## [DESCRIPTION OF THE TASK]
Please give the whole listing again word for word, and drop any pictures it holds.

## [INFORMATION SHOWN]

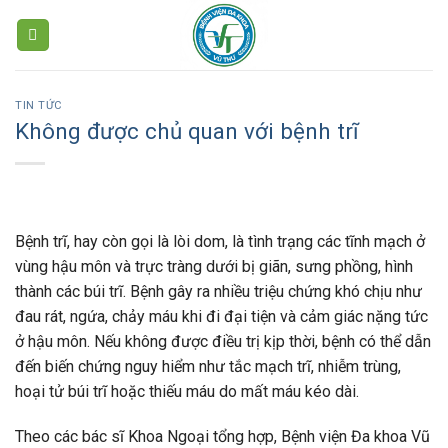
Skip
to
content
TIN TỨC
Không được chủ quan với bệnh trĩ
Bệnh trĩ, hay còn gọi là lòi dom, là tình trạng các tĩnh mạch ở
vùng hậu môn và trực tràng dưới bị giãn, sưng phồng, hình
thành các búi trĩ. Bệnh gây ra nhiều triệu chứng khó chịu như
đau rát, ngứa, chảy máu khi đi đại tiện và cảm giác nặng tức
ở hậu môn. Nếu không được điều trị kịp thời, bệnh có thể dẫn
đến biến chứng nguy hiểm như tắc mạch trĩ, nhiễm trùng,
hoại tử búi trĩ hoặc thiếu máu do mất máu kéo dài.
Theo các bác sĩ Khoa Ngoại tổng hợp, Bệnh viện Đa khoa Vũ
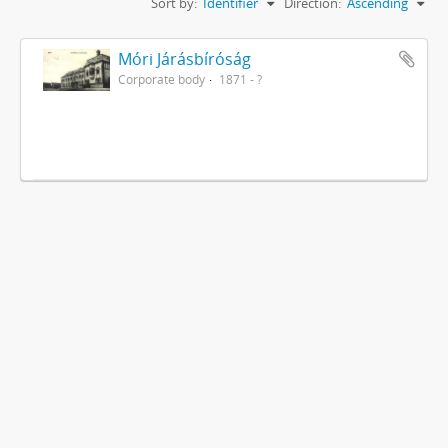
Sort by:
Identifier
Direction:
Ascending
Móri Járásbíróság
Corporate body
1871 - ?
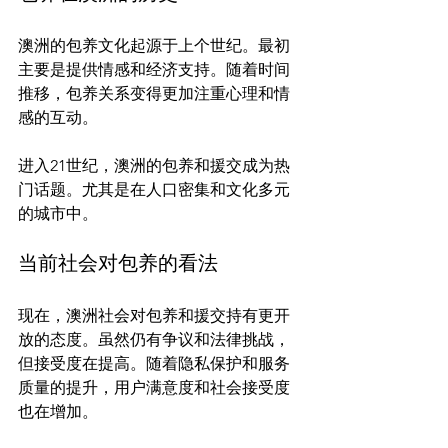
澳洲的包养文化起源于上个世纪。最初
主要是提供情感和经济支持。随着时间
推移，包养关系变得更加注重心理和情
感的互动。

进入21世纪，澳洲的包养和援交成为热
门话题。尤其是在人口密集和文化多元
当前社会对包养的看法
现在，澳洲社会对包养和援交持有更开
放的态度。虽然仍有争议和法律挑战，
但接受度在提高。随着隐私保护和服务
质量的提升，用户满意度和社会接受度
也在增加。
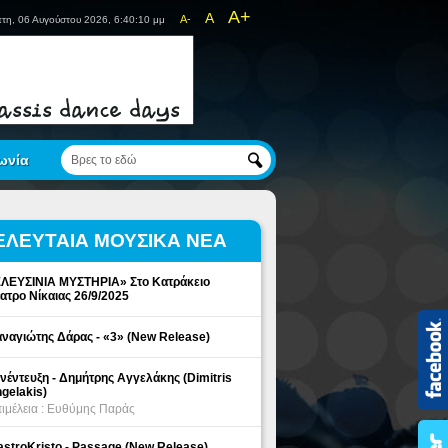
A+
A
A-
τη, 06 Αυγούστου 2026, 6:40:10 μμ
ωνία
ΕΛΕΥΤΑΙΑ ΜΟΥΣΙΚΑ ΝΕΑ
ΛΕΥΣΙΝΙΑ ΜΥΣΤΗΡΙΑ» Στο Κατράκειο
ατρο Νίκαιας 26/9/2025
ναγιώτης Δάρας - «3» (New Release)
νέντευξη - Δημήτρης Αγγελάκης (Dimitris
gelakis)
ιμέλεια : Ευθύμης Παράς
stroKristo - Passage (New Release)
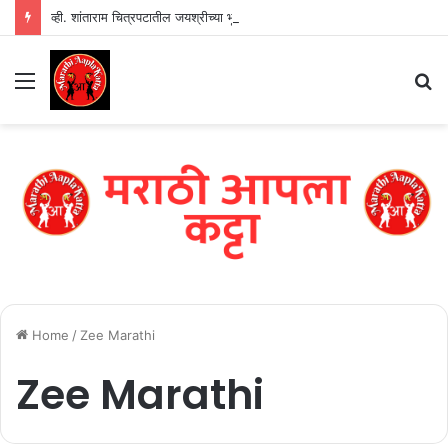
व्ही. शांताराम चित्रपटातील जयश्रीच्या भूमिकेत तमन्ना भाटिया – भव्य पोस्टर प्रदर्शित
Menu
S
fo
Home
/
Zee Marathi
Zee Marathi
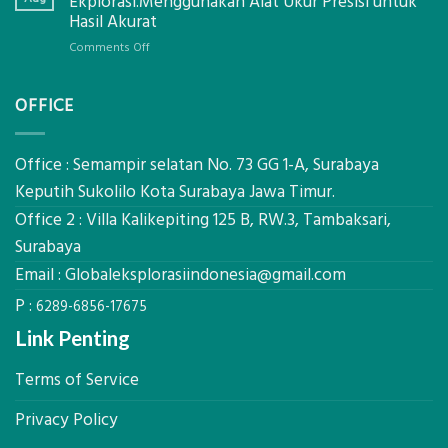
Ekplorasi.Menggunakan Alat Ukur Presisi untuk
Pastikan
Limbah
Hasil Akurat
Pondasi
Pertanian,
Kokoh
on
Comments Off
ini
Jasa
Komponen,
Pemasangan
Cara
OFFICE
Bowplank
Kerja,
Mataram,
dan
Global
Manfaatnya
Ekplorasi.Menggunakan
Office : Semampir selatan No. 73 GG 1-A, Surabaya
Alat
Keputih Sukolilo Kota Surabaya Jawa Timur.
Ukur
Office 2 : Villa Kalikepiting 125 B, RW.3, Tambaksari,
Presisi
untuk
Surabaya
Hasil
Email :
Globaleksplorasiindonesia@gmail.com
Akurat
P :
6289-6856-17675
Link Penting
Terms of Service
Privacy Policy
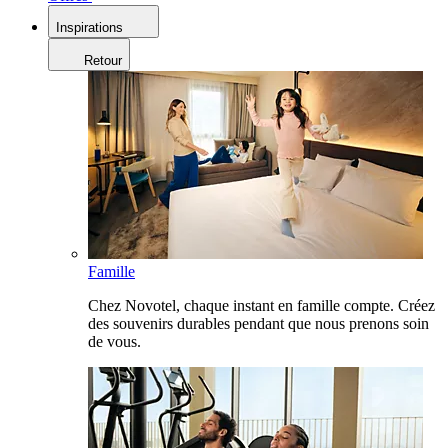
Inspirations
Retour
Famille
Chez Novotel, chaque instant en famille compte. Créez
des souvenirs durables pendant que nous prenons soin
de vous.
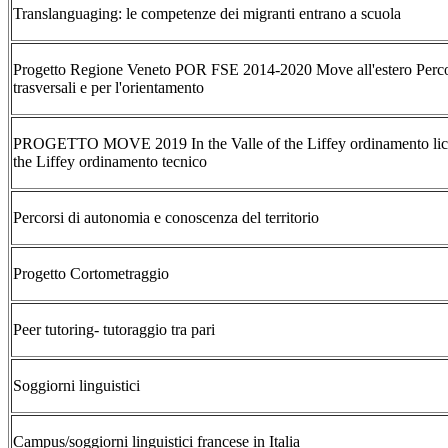
Translanguaging: le competenze dei migranti entrano a scuola
Progetto Regione Veneto POR FSE 2014-2020 Move all'estero Perco
trasversali e per l'orientamento
PROGETTO MOVE 2019 In the Valle of the Liffey ordinamento licea
the Liffey ordinamento tecnico
Percorsi di autonomia e conoscenza del territorio
Progetto Cortometraggio
Peer tutoring- tutoraggio tra pari
Soggiorni linguistici
Campus/soggiorni linguistici francese in Italia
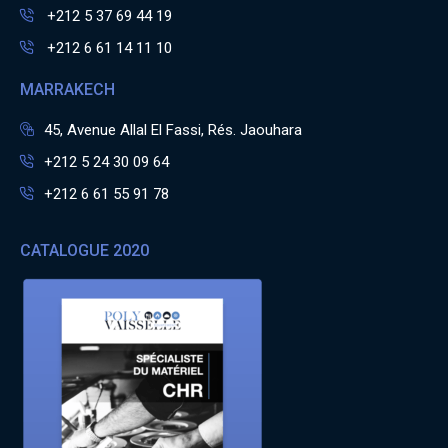
+212 5 37 69 44 19
+212 6 61 14 11 10
MARRAKECH
45, Avenue Allal El Fassi, Rés. Jaouhara
+212 5 24 30 09 64
+212 6 61 55 91 78
CATALOGUE 2020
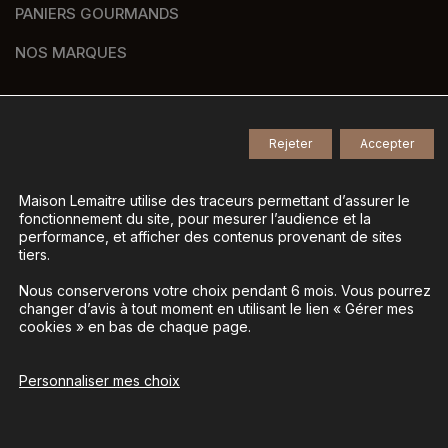
PANIERS GOURMANDS
NOS MARQUES
Rejeter
Accepter
© 2026
Tous droits réservés -
Agence de communication Nantes B17
-
Mentions légales
-
Maison Lemaitre utilise des traceurs permettant d’assurer le
fonctionnement du site, pour mesurer l’audience et la
Gestion des données personnelles
-
performance, et afficher des contenus provenant de sites
Gérer mes cookies
tiers.
Nous conserverons votre choix pendant 6 mois. Vous pourrez
changer d’avis à tout moment en utilisant le lien « Gérer mes
La vente d’alcool est interdite aux mineurs - L’abus
cookies » en bas de chaque page.
d’alcool est dangereux pour la santé, à consommer
avec modération
Personnaliser mes choix
Ajouter au panier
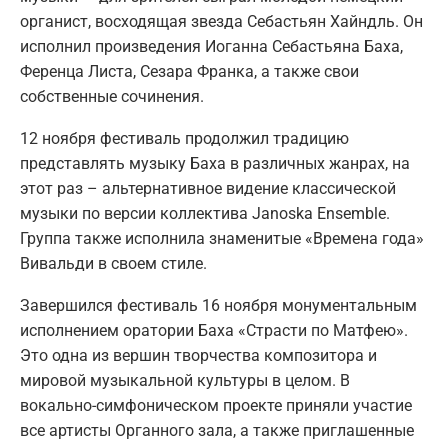
органист, восходящая звезда Себастьян Хайндль. Он
исполнил произведения Иоганна Себастьяна Баха,
Ференца Листа, Сезара Франка, а также свои
собственные сочинения.
12 ноября фестиваль продолжил традицию
представлять музыку Баха в различных жанрах, на
этот раз – альтернативное видение классической
музыки по версии коллектива Janoska Ensemble.
Группа также исполнила знаменитые «Времена года»
Вивальди в своем стиле.
Завершился фестиваль 16 ноября монументальным
исполнением оратории Баха «Страсти по Матфею».
Это одна из вершин творчества композитора и
мировой музыкальной культуры в целом. В
вокально-симфоническом проекте приняли участие
все артисты Органного зала, а также приглашенные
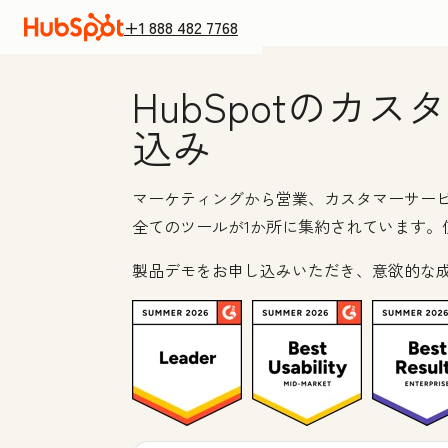
+1 888 482 7768
HubSpotの
込み
マーケティングから営業、カスタマーサービス
全てのツールが1か所に集約されています。
製品デモをお申し込みいただき、意欲的な成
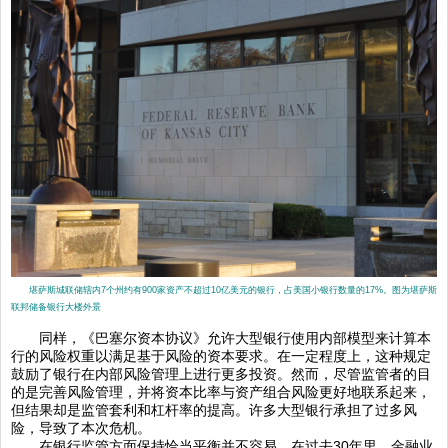
堪萨斯城联储辖内7个州约有900家资产不超过10亿美元的银行，占美国小银行数量的17%。图为堪萨斯
联邦储备银行大楼外景
同样，《巴塞尔资本协议》允许大型银行使用内部模型来计算本
行的风险权重以满足基于风险的资本要求。在一定程度上，这种规定
鼓励了银行在内部风险管理上进行更多投资。然而，尽管监管者的目
的是完善风险管理，并将资本比率与资产组合风险更好地联系起来，
但结果却是监管套利和杠杆率的提高。许多大型银行承担了过多风
险，导致了本次危机。
在银行监管方面保持恰当平衡并不容易。在过去30年里，金融业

## [OUTPUT FOR THIS TASK]
Skip
to
content
TIN TỨC
Không được chủ quan với bệnh trĩ
Bệnh trĩ, hay còn gọi là lòi dom, là tình trạng các tĩnh mạch ở
vùng hậu môn và trực tràng dưới bị giãn, sưng phồng, hình
thành các búi trĩ. Bệnh gây ra nhiều triệu chứng khó chịu như
đau rát, ngứa, chảy máu khi đi đại tiện và cảm giác nặng tức
ở hậu môn. Nếu không được điều trị kịp thời, bệnh có thể dẫn
đến biến chứng nguy hiểm như tắc mạch trĩ, nhiễm trùng,
hoại tử búi trĩ hoặc thiếu máu do mất máu kéo dài.
Theo các bác sĩ Khoa Ngoại tổng hợp, Bệnh viện Đa khoa Vũ
Sort by:
Identifier
Direction:
Ascending
Móri Járásbíróság
Corporate body
1871 - ?
澳洲的包养文化起源于上个世纪。最初
主要是提供情感和经济支持。随着时间
推移，包养关系变得更加注重心理和情
感的互动。

进入21世纪，澳洲的包养和援交成为热
门话题。尤其是在人口密集和文化多元
当前社会对包养的看法
现在，澳洲社会对包养和援交持有更开
放的态度。虽然仍有争议和法律挑战，
但接受度在提高。随着隐私保护和服务
质量的提升，用户满意度和社会接受度
也在增加。
A+
A
A-
τη, 06 Αυγούστου 2026, 6:40:10 μμ
ωνία
ΕΛΕΥΤΑΙΑ ΜΟΥΣΙΚΑ ΝΕΑ
ΛΕΥΣΙΝΙΑ ΜΥΣΤΗΡΙΑ» Στο Κατράκειο
ατρο Νίκαιας 26/9/2025
ναγιώτης Δάρας - «3» (New Release)
νέντευξη - Δημήτρης Αγγελάκης (Dimitris
gelakis)
ιμέλεια : Ευθύμης Παράς
stroKristo - Passage (New Release)
व्ही. शांताराम चित्रपटातील जयश्रीच्या भूमिकेत तमन्ना भाटिया – भव्य पोस्टर प्रदर्शित
Menu
S
fo
Home
/
Zee Marathi
Zee Marathi
Ekplorasi.Menggunakan Alat Ukur Presisi untuk
Pastikan
Limbah
Hasil Akurat
Pondasi
Pertanian,
Kokoh
on
Comments Off
ini
Jasa
Komponen,
Pemasangan
Cara
OFFICE
Bowplank
Kerja,
Mataram,
dan
Global
Manfaatnya
Ekplorasi.Menggunakan
Office : Semampir selatan No. 73 GG 1-A, Surabaya
Alat
Keputih Sukolilo Kota Surabaya Jawa Timur.
Ukur
Office 2 : Villa Kalikepiting 125 B, RW.3, Tambaksari,
Presisi
untuk
Surabaya
Hasil
Email :
Globaleksplorasiindonesia@gmail.com
Akurat
P :
6289-6856-17675
Link Penting
Terms of Service
Privacy Policy
Inspirations
Retour
Famille
Chez Novotel, chaque instant en famille compte. Créez
des souvenirs durables pendant que nous prenons soin
de vous.
Translanguaging: le competenze dei migranti entrano a scuola
Progetto Regione Veneto POR FSE 2014-2020 Move all'estero Perco
trasversali e per l'orientamento
PROGETTO MOVE 2019 In the Valle of the Liffey ordinamento licea
the Liffey ordinamento tecnico
Percorsi di autonomia e conoscenza del territorio
Progetto Cortometraggio
Peer tutoring- tutoraggio tra pari
Soggiorni linguistici
Campus/soggiorni linguistici francese in Italia
+212 5 37 69 44 19
+212 6 61 14 11 10
MARRAKECH
45, Avenue Allal El Fassi, Rés. Jaouhara
+212 5 24 30 09 64
+212 6 61 55 91 78
CATALOGUE 2020
PANIERS GOURMANDS
NOS MARQUES
Rejeter
Accepter
© 2026
Tous droits réservés -
Agence de communication Nantes B17
-
Mentions légales
-
Maison Lemaitre utilise des traceurs permettant d’assurer le
fonctionnement du site, pour mesurer l’audience et la
Gestion des données personnelles
-
performance, et afficher des contenus provenant de sites
Gérer mes cookies
tiers.
Nous conserverons votre choix pendant 6 mois. Vous pourrez
changer d’avis à tout moment en utilisant le lien « Gérer mes
La vente d’alcool est interdite aux mineurs - L’abus
cookies » en bas de chaque page.
d’alcool est dangereux pour la santé, à consommer
avec modération
Personnaliser mes choix
Ajouter au panier
органист, восходящая звезда Себастьян Хайндль. Он
исполнил произведения Иоганна Себастьяна Баха,
Ференца Листа, Сезара Франка, а также свои
собственные сочинения.
12 ноября фестиваль продолжил традицию
представлять музыку Баха в различных жанрах, на
этот раз – альтернативное видение классической
музыки по версии коллектива Janoska Ensemble.
Группа также исполнила знаменитые «Времена года»
Вивальди в своем стиле.
Завершился фестиваль 16 ноября монументальным
исполнением оратории Баха «Страсти по Матфею».
Это одна из вершин творчества композитора и
мировой музыкальной культуры в целом. В
вокально-симфоническом проекте приняли участие
все артисты Органного зала, а также приглашенные
+1 888 482 7768
HubSpotの
込み
マーケティングから営業、カスタマーサービス
全てのツールが1か所に集約されています。
製品デモをお申し込みいただき、意欲的な成
堪萨斯城联储辖内7个州约有900家资产不超过10亿美元的银行，占美国小银行数量的17%。图为堪萨斯
联邦储备银行大楼外景
同样，《巴塞尔资本协议》允许大型银行使用内部模型来计算本
行的风险权重以满足基于风险的资本要求。在一定程度上，这种规定
鼓励了银行在内部风险管理上进行更多投资。然而，尽管监管者的目
的是完善风险管理，并将资本比率与资产组合风险更好地联系起来，
但结果却是监管套利和杠杆率的提高。许多大型银行承担了过多风
险，导致了本次危机。
在银行监管方面保持恰当平衡并不容易。在过去30年里，金融业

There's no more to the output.